Reservation platforms used to be a means to an end — a sometimes clunky interface on your website that made it easier for guests to make reservations without having to pick up the phone. Now, we’re seeing that reservation platforms have developed their own distinct brand, which means that when you choose a particular platform, you’re also saying something about your restaurant’s brand. 

Reservation platforms are becoming similar to dating apps — they all have the same basic functionality, but the one you choose says a lot about your intentions. Using Tinder, for example, tends to carry the meaning of a casual fun time, while using Hinge indicates you’re looking for something serious. In the same way, using OpenTable means you’re making a reservation for convenience, while making a reservation on Tock means you just scored a seat at an expensive and exclusive dining spot. 

As a result of the pandemic, more restaurants than ever are accepting reservations, and in more limited hours than before. Gone are the days where people go to your restaurant’s website and use whatever reservation app is on there. Now, people are browsing the reservations apps themselves to look for the “hottest” new restaurants to score a table at. 

That means that it’s important to consider who your “cohort” of other restaurants on the app are.
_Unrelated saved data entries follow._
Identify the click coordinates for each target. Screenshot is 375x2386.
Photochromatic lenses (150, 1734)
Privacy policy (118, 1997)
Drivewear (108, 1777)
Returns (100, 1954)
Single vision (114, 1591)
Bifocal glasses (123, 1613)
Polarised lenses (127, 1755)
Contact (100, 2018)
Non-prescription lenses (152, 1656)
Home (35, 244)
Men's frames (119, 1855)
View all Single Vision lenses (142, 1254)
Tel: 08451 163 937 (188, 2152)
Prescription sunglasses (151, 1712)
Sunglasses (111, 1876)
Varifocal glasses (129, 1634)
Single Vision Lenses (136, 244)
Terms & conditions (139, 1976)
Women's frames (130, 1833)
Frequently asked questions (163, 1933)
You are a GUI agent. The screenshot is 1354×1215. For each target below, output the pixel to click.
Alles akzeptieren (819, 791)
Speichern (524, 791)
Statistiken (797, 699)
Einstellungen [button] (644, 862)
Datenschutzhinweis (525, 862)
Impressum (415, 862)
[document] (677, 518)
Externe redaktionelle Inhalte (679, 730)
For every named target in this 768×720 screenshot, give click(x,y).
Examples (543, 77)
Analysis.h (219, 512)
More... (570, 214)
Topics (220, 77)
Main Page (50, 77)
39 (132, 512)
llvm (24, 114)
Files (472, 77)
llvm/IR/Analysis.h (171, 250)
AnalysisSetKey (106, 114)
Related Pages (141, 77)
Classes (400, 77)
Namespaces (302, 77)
You want to choose the app that aligns with your restaurant’s brand, in order to reach your target audience. OpenTable is considered the great equalizer, and handles mostly budget restaurants. Resy is great for prix-fixe menus that are still reasonably priced — somewhere in the $150-300 range. Tock is for the hard-to-get, exclusive, and expensive reservations. The kind of place where you get a huge hit of adrenaline once you’ve managed to snag a reservation for next month.  

What reservation platform do you use?

Exclusive just got more exclusive

In the fine dining world, exclusivity is not new. There have always been celebrity restaurants, with celebrity chefs and celebrity patrons. Scoring a reservation at these high-end establishments would usually be near-impossible for the average person. For those that have money and status, however, all it would take is a quid pro quo and a folded $100 to the host or hostess. 
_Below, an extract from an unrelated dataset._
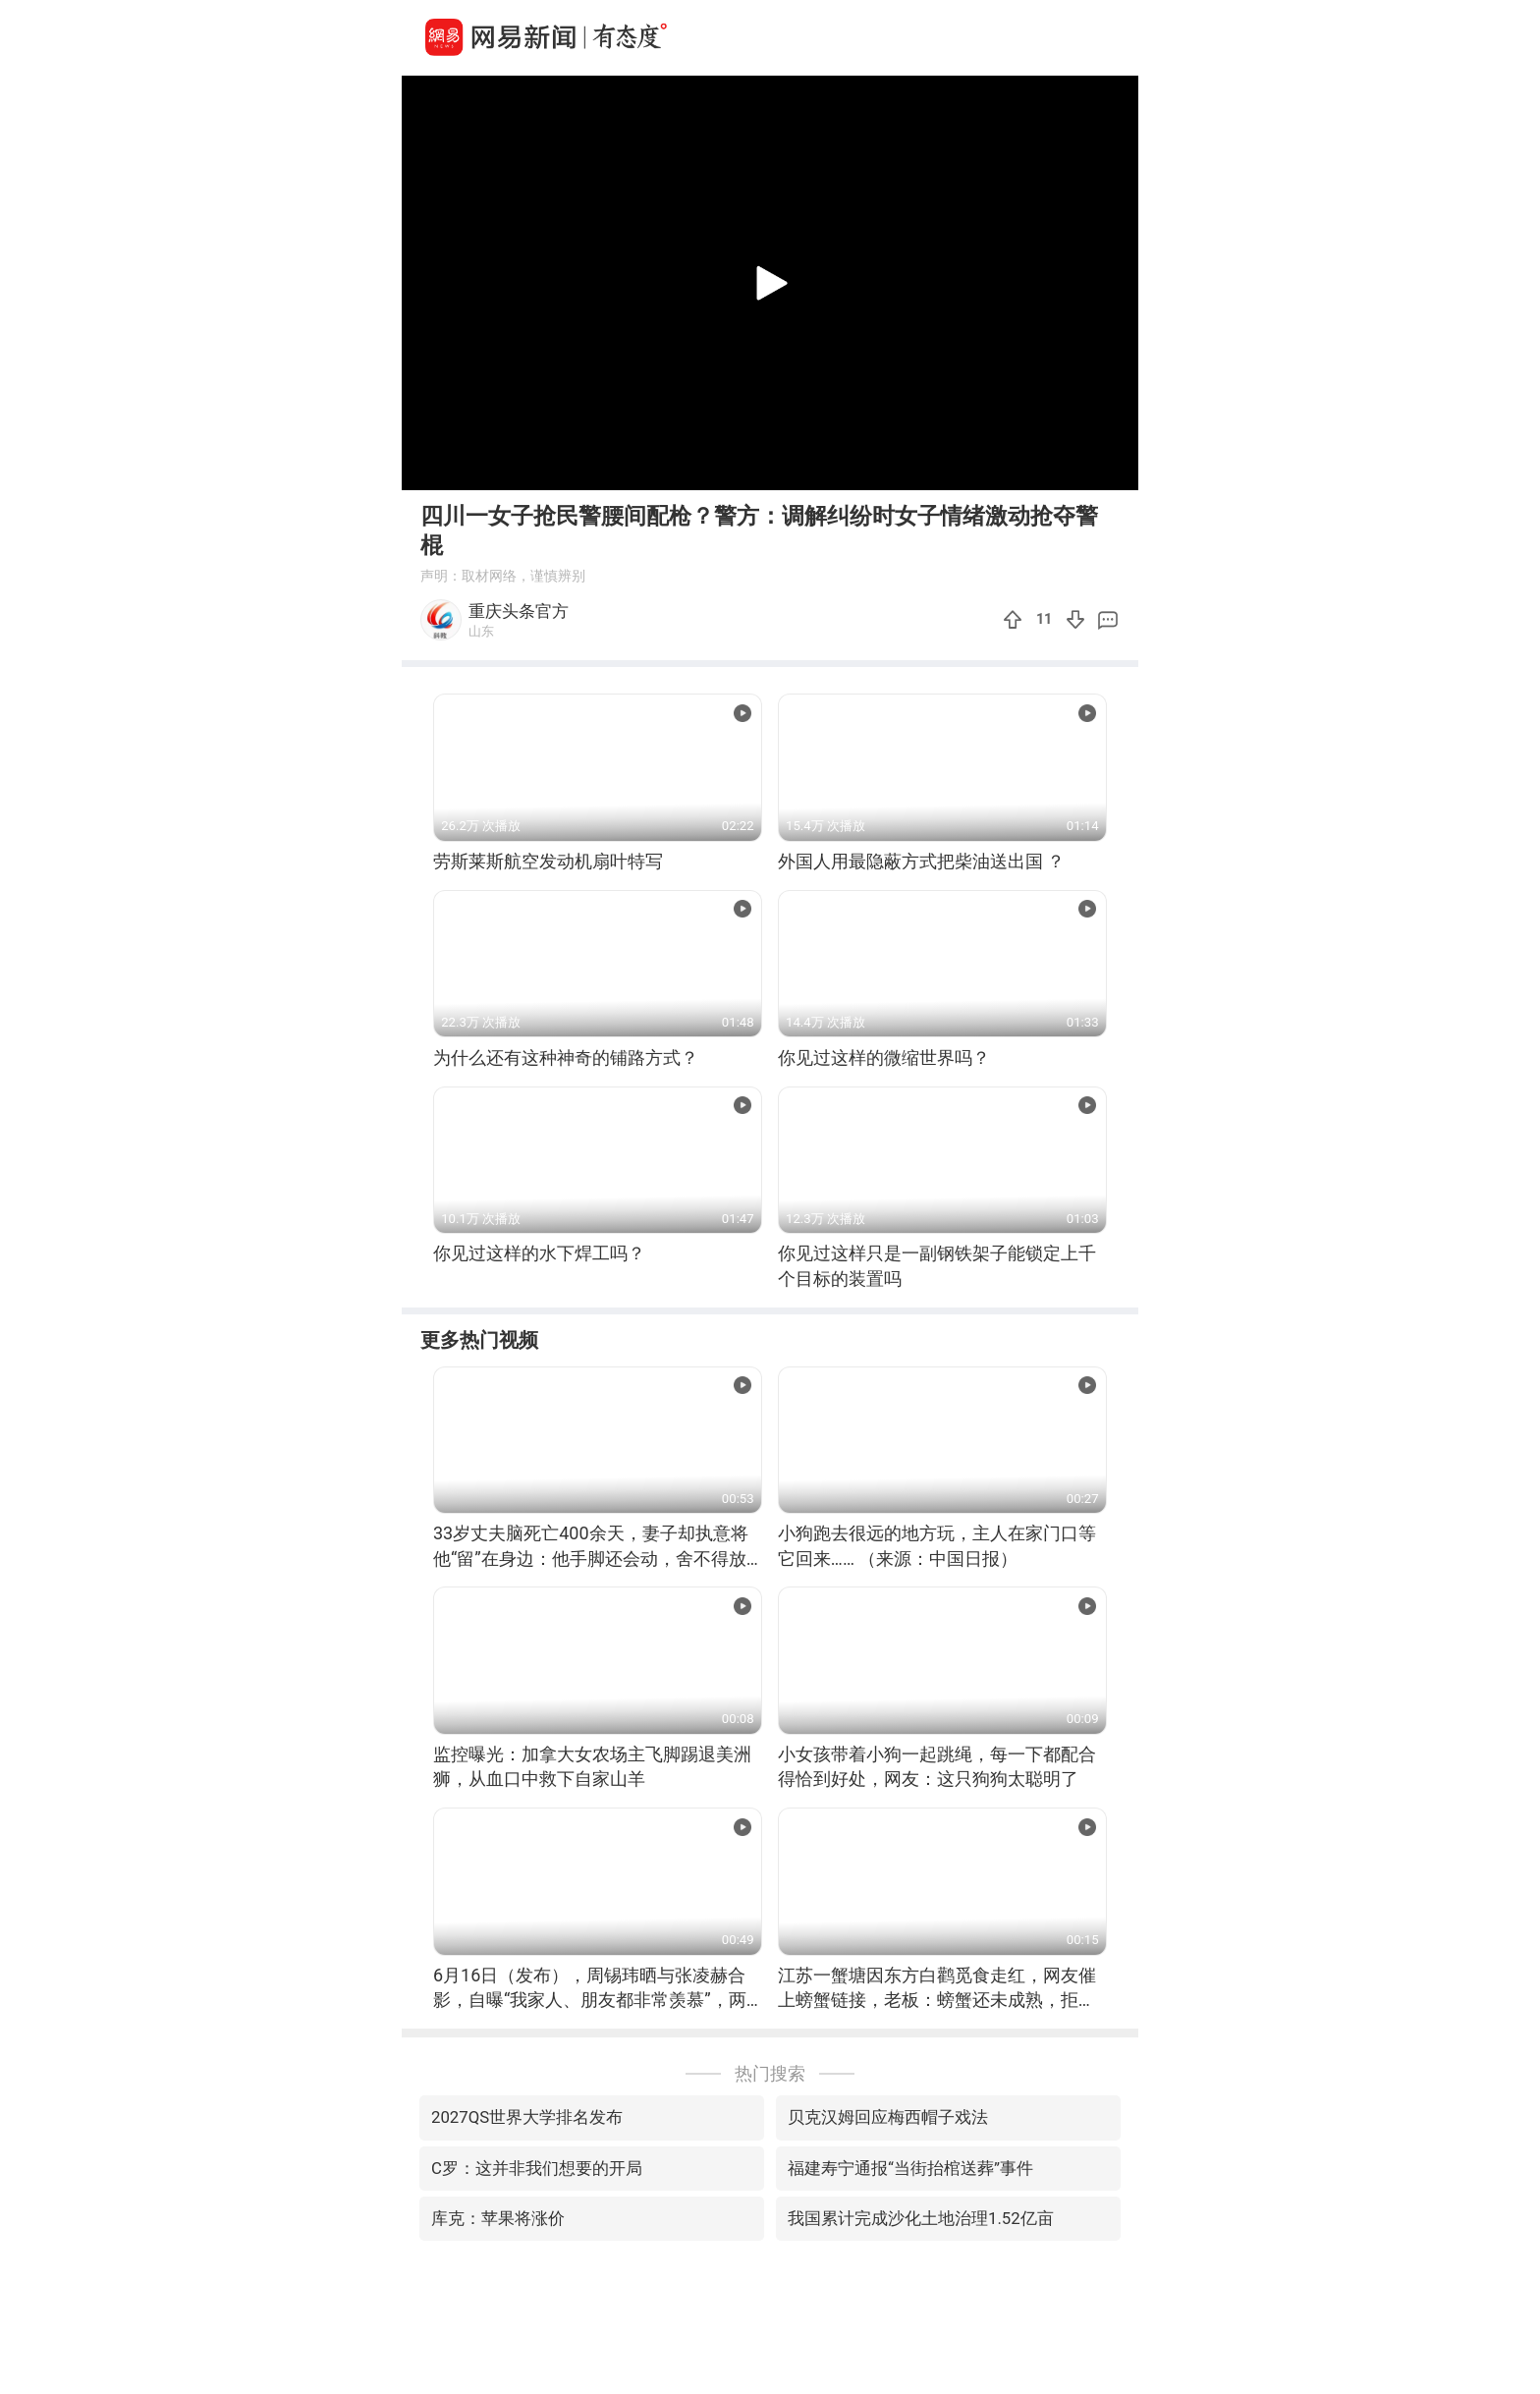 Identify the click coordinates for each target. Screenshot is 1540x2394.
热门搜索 (770, 2073)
Now, in big cities like New York, it feels like the exclusive few are becoming the exclusive many, and many establishments are closing their doors to more and more people. 

A possible explanation for this is that many restaurants have cut back hours after the pandemic, making reservations harder to score for the average person. According to The New York Times, however, that’s only part of the story. 

While reservation platforms are for the masses, the elite few are using concierge services, investing in reservation-granting NFTs, and becoming members at “clubstaurants.” 

Concierge services exchange time for money. Want to snag a table? You can pay these services a minimum of $50 per reservation and skip the whole waiting in line (or refreshing Tock until the new batch of reservations come online). The people who run these services have taken the time to develop relationships with restaurants around the city. 

Clubstaurants are also rising in popularity. These are members-only establishments where patrons pay an annual fee and commit to a certain number of reservations per year. Not on the member list? Not even the concierge services can score you a table. 

Other restaurants are utilizing the blockchain to offer NFTs (non-fungible tokens) in exchange for access to reservations. These tokens are paid for by cryptocurrency (Etherium) and are valued on the blockchain. Each token is unique, acting almost as a badge of membership. In exchange for purchasing the NFT, the restaurant either provides a standing reservation or early access to book a table. 

While these new technologies in reservations can be great revenue generators for restaurants, are they ultimately good for the hospitality industry? Is more exclusivity what we really need?